(Corrects name of analyst’s firm in last paragraph of story published June 24.)
Discover Financial Services (DFS) Chief Executive Officer David Nelms said he remains “guarded” about how much confidence consumers have in the strength of the U.S. economy as they cope with high fuel prices.
“We’ve seen a downturn in consumer confidence in the last couple of months as gas prices picked up,” said Nelms, 50, in an interview yesterday after Discover reported record results for its second quarter. “I would very much like to see a robust pickup at this point of the cycle.”
Discover is the fourth-biggest U.S. payments network, giving Nelms up-to-date insight into how consumers are behaving. While profit more than doubled to $600 million for the quarter ended May 31 at his Riverwoods, Illinois-based firm, Nelms told investors during a conference call that the economy “is still not on firm footing.”
Consumer confidence fell last week as Americans grew more concerned about the economy, according to the Bloomberg Consumer Comfort Index. Stocks dropped yesterday after applications for jobless benefits increased last week by 9,000 to 429,000, and purchases of new U.S. homes declined in May for the first time in three months.

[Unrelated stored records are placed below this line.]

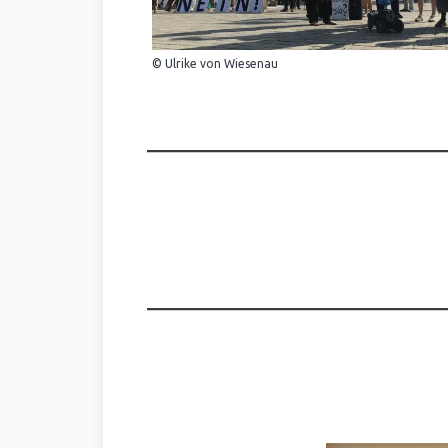
© Ulrike von Wiesenau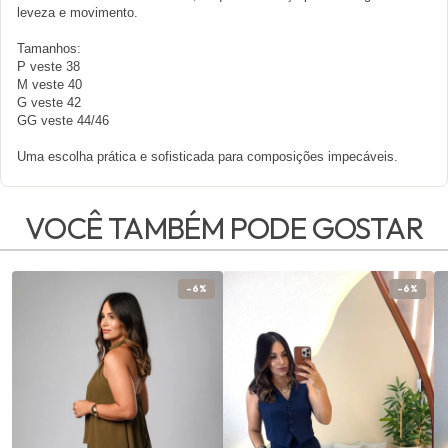
leveza e movimento.
Tamanhos:
P veste 38
M veste 40
G veste 42
GG veste 44/46
Uma escolha prática e sofisticada para composições impecáveis.
VOCÊ TAMBÉM PODE GOSTAR
-6%
-6%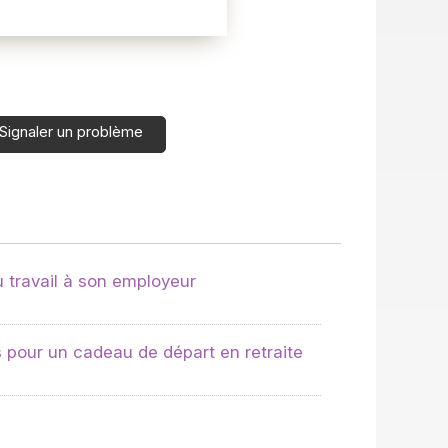
Signaler un problème
 travail à son employeur
 pour un cadeau de départ en retraite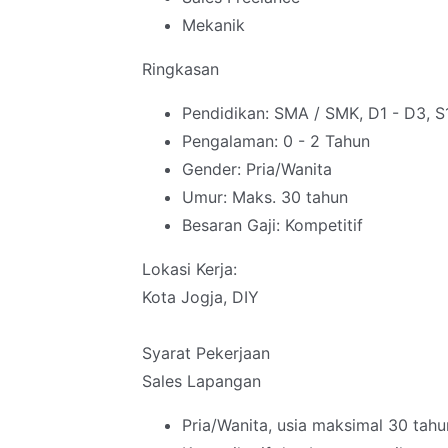
Mekanik
Ringkasan
Pendidikan: SMA / SMK, D1 - D3, S
Pengalaman: 0 - 2 Tahun
Gender: Pria/Wanita
Umur: Maks. 30 tahun
Besaran Gaji: Kompetitif
Lokasi Kerja:
Kota Jogja, DIY
Syarat Pekerjaan
Sales Lapangan
Pria/Wanita, usia maksimal 30 tahu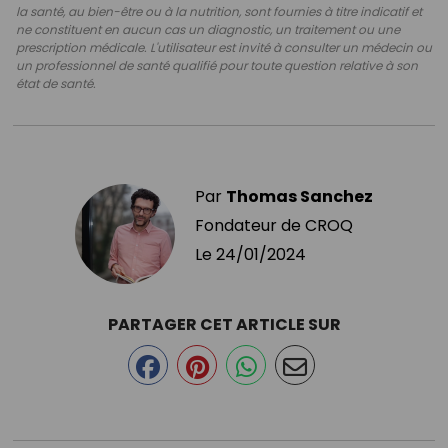
la santé, au bien-être ou à la nutrition, sont fournies à titre indicatif et
ne constituent en aucun cas un diagnostic, un traitement ou une
prescription médicale. L'utilisateur est invité à consulter un médecin ou
un professionnel de santé qualifié pour toute question relative à son
état de santé.
Par
Thomas Sanchez
Fondateur de CROQ
Le
24/01/2024
PARTAGER CET ARTICLE SUR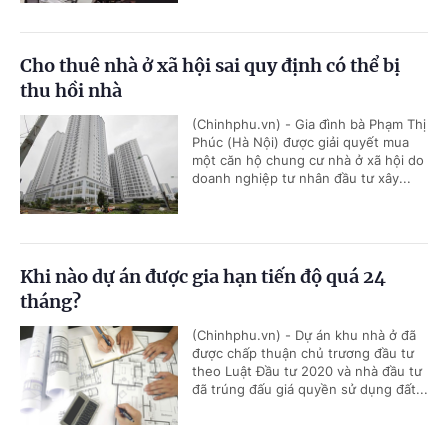
Cho thuê nhà ở xã hội sai quy định có thể bị
thu hồi nhà
(Chinhphu.vn) - Gia đình bà Phạm Thị
Phúc (Hà Nội) được giải quyết mua
một căn hộ chung cư nhà ở xã hội do
doanh nghiệp tư nhân đầu tư xây...
Khi nào dự án được gia hạn tiến độ quá 24
tháng?
(Chinhphu.vn) - Dự án khu nhà ở đã
được chấp thuận chủ trương đầu tư
theo Luật Đầu tư 2020 và nhà đầu tư
đã trúng đấu giá quyền sử dụng đất...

Federal Reserve Chairman Ben S. Bernanke said June 22 that “headwinds” such as increasing unemployment and falling house prices could be stronger than regulators expected. Some fuel prices eased after the International Energy Agency said its members would release crude from strategic reserves. That sent oil prices tumbling 4.6 percent for the day.
“Our sales are doing well despite not-great consumer confidence,” Nelms said. “We’ve been pleased at how well our sales have grown and how much we’ve been able to get people to spend on Discover cards versus their alternatives.”
Nelms said he’s relying on more U.S. consumers borrowing from Discover instead of his competitors, rather than waiting for existing customers to borrow more.
“Many of our consumers have deleveraged and paid down some of their debt over the last couple of years since the financial crisis,” Nelms said. “Our goal is to grow credit-card loans in the low single digits, but some of our other categories to grow at much, much faster rates.”
Discover’s revenue from interest rose to $1.57 billion from $1.55 billion a year earlier. Credit-card loans, about 85 percent of the firm’s total portfolio, fell 1 percent to $45 billion, even as purchases using Discover cards increased 9 percent to $25 billion.
The quarterly results were aided by a $401 million release from loss reserves as overdue loans dropped to a 25-year low, Discover said.
Discover rose 30 cents, or 1.3 percent, to $23.89 in New York Stock Exchange composite trading yesterday. They’ve gained 29 percent so far this year, while the Standard & Poor’s Financials Index dropped 6.8 percent.
“The revenue side is really where the questions exist,” said Michael Taiano, a Sandler O’Neill & Partners LP analyst, in a phone interview. “That’s really where Discover needs to demonstrate an ability to grow, for the stock to have material upside from here.” Taiano has a “hold” recommendation on Discover’s stock.